Uno screen enorme accoglie il pubblico che pian piano prende posto al Teatro Argentina. Proiettati nero su bianco sono i versi di Supplica a mia madre di Pier Paolo Pasolini, tratto dalla raccolta Poesia in forma di rosa.
Un modo diretto, schietto e necessario a far immedesimare lo spettatore in questa prima nazionale di L’indecenza e la forma, altro spettacolo che il Teatro di Roma dedica al poeta corsaro.
A Francesca Benedetti il compito di essere e rappresentare la polifonia di emozioni, parole e sentimenti che raccontano il rapporto tra l’uomo Pasolini ed i suoi genitori. Una continua esibizione d’indecenza, una straziante discesa negli inferi pasoliniani, un continuo girovagare tra i gironi infernali descritti già in Salò. L’amore che il poeta ha per i suoi cari è un qualcosa di talmente viscerale che diviene distruttivo, addirittura violento in quella climax di evocazioni generate dal testo di Giuseppe Manfridi.
A tal proposito, il regista Marco Carniti afferma: “Si sa: nella vita e nell’opera di Pasolini l’indecenza e la forma coabitano, confliggono e si mischiano per virtù alchemica in perpetuo, condannando il loro Prospero a quella stanza della tortura da sempre assegnata ai grandi eretici di ogni epoca”. Ed in effetti L’indecenza della forma è esattamente la trasposizione carnale di immagini turpi, di una umanità martoriata, incompresa e mortalmente ferita. Il corpo nudo e pressoché privo di parola del poeta (interpretato da Sebastian Gimelli Morosini) diventa la testimonianza di un martirio, l’urlo muto di un uomo condannato ad essere solo.
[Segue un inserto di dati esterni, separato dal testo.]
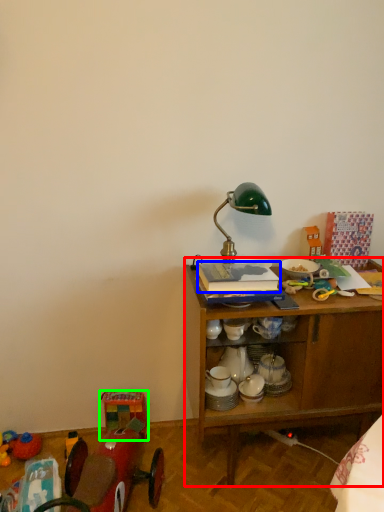 Question: Which object is positioned closest to desk (highlighted by a red box)? Select from book (highlighted by a blue box) and toy (highlighted by a green box).

Choices:
 (A) book
 (B) toy

Answer: (A) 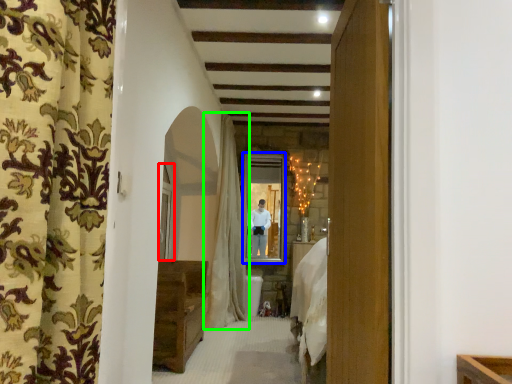 Question: Which object is positioned closest to window (highlighted by a red box)? Select from window (highlighted by a blue box) and curtain (highlighted by a green box).

Choices:
 (A) window
 (B) curtain

Answer: (B) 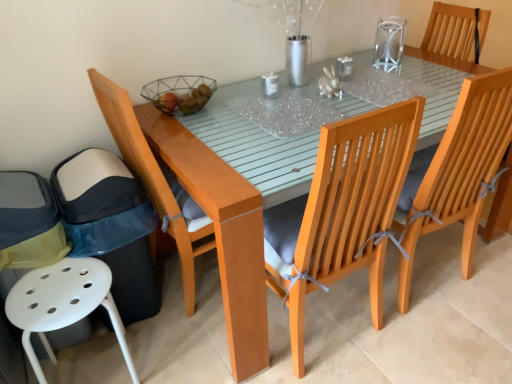 Find the location of `vacant space in front of wire mesh basket at center`. vacant space in front of wire mesh basket at center is located at coordinates (189, 131). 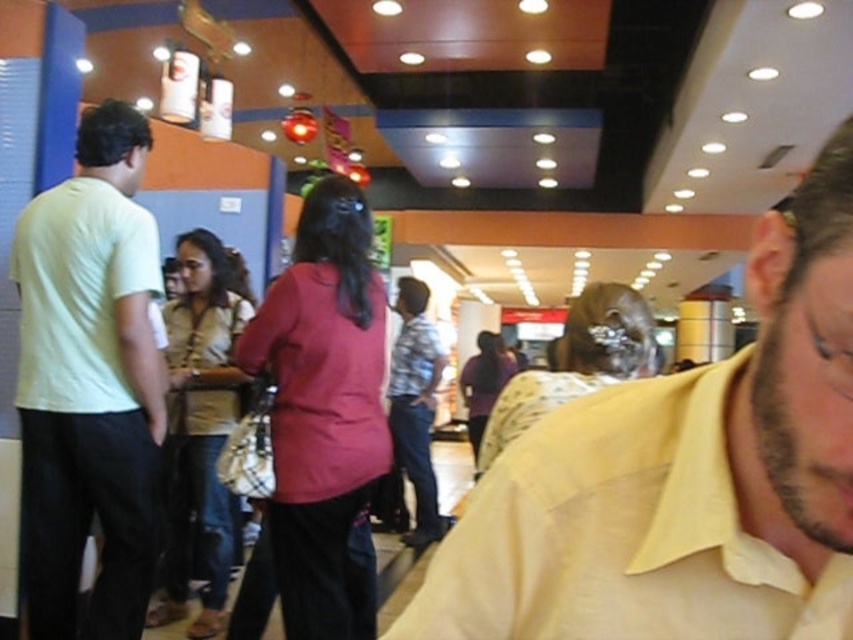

L’uomo Pier Paolo annega nella melma denunciata dal suo Petrolio, si abbandona al vortice di pericolo generato dalla propria lungimiranza. La sua è una morte silenziosa, in una notte qualsiasi della traditrice borgata romana. Il paradosso che ci resta però è proprio quello di domandarsi, tutt’oggi: “Cosa avrebbe detto Pasolini? Cosa avrebbe pensato Pasolini?”.
Come per contrappasso però, il silenzio di quei giorni è esattamente lo stesso di adesso, in cui le domande non hanno risposte e la società intera è caduta negli stessi identici inferi.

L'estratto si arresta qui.